It was during this conversation that it hit me. Everyone knows the public debate about standardized testing, student performance and so on, even if they don’t understand exactly why these tests are poor indicators of student success. They do not however understand what these tests have done to our teacher culture. As with all things the law of unexpected consequences is always lurking. 
For years I have been thinking about teaching art. It dawned on me a couple of years ago that I do not teach art. I teach people. Art can’t learn. Neither can math, science, or any other subject. Teachers are in the business of teaching HUMANS. And in reality we teach people ONE thing, PROBLEM SOLVING! 
I recently watched a video with a musicologist who quoted this old southern woman. He said she had an amazing amount of wisdom. She told him “Honey, if the mountains were smooth, you couldn’t climb them.” This really moved me. It is the struggle that defines us and that allows us to achieve greater heights in our lives. As such, teachers are teaching humans how to solve problems. Some use words, some numbers, and I use images and objects. The harsh reality is that life is struggle! We struggle to be born, to grow, to survive, to love, to raise kids, to work jobs, to keep our health and in the end we struggle in death. It is the nature of being alive. We are teaching kids how to persist when things are difficult. We are teaching them how to think, how to grow, how to be – HUMAN. 
In the world of high stakes testing, we place value on some things and not on others. Art is not as valued as math, English is more important than social studies. This creates an environment where sometimes, teachers become insular or cliquish. They do not see that we are all teaching the same things in different ways. Like people carving a raw diamond where we all cut out own individual facet. This division at best causes a lack of understanding among staff and at worst a downright disrespect in the imposed hierarchy of the school.
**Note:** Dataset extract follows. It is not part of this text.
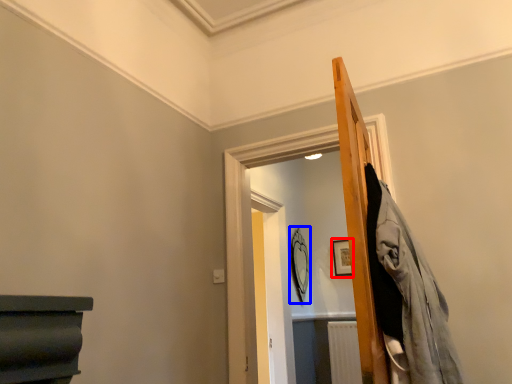 Question: Among these objects, which one is farthest to the camera, picture frame (highlighted by a red box) or mirror (highlighted by a blue box)?

Choices:
 (A) picture frame
 (B) mirror

Answer: (A)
I view teaching a little different then some. Paolo Friere wrote a book called “The Pedagogy of the Oppressed”. In it he talks about teaching poor, uneducated farmers how to read and write. He proposed a pedagogy of teachers who empower their students to have a role in their political process. By being literate it gives you power to understand what your leaders are doing to you.
This is what I believe about the arts. They are an empowering force to create revolution in the minds of my students. I want free thinkers who understand the visual language of the culture they live in. These kids are living in the most visual culture in human history but for the most part, they are visually illiterate. My job is to give them the skills to understand what they see. it is a 21st venture skill with it’s roots in our ancient past. If we only teach kids to think in 20th century ways we place them at a great disadvantage in the 21st century that they actually live in. 
What I am advocating for is not just about art being more important in schools, although I DO think we need to do this. I am advocating for all subjects to be given the same importance. Each layer is folding curves and wrinkles in the child’s brain. When we talk about knowledge, the wrinklier the better. Each teacher is a revolutionary. Every one trying to raise up an army to overthrow the forces of ignorance, poverty, inequality and injustice. 
These forces defeat us every time we bicker among ourselves about testing or whose subject is most important. So, teacher, yes you, the one reading this. it’s time. No longer can you sit idly by slumbering in your comfortable kingdom of content. It is time to see education as a whole, strong, unified force for good in the lives of your students. You are a part of that fight and so are your coworkers. Respect them, tested or not, funded or not. Because in the end, we are all teaching the same thing:  students. 
VIVA LA REVOLUTION!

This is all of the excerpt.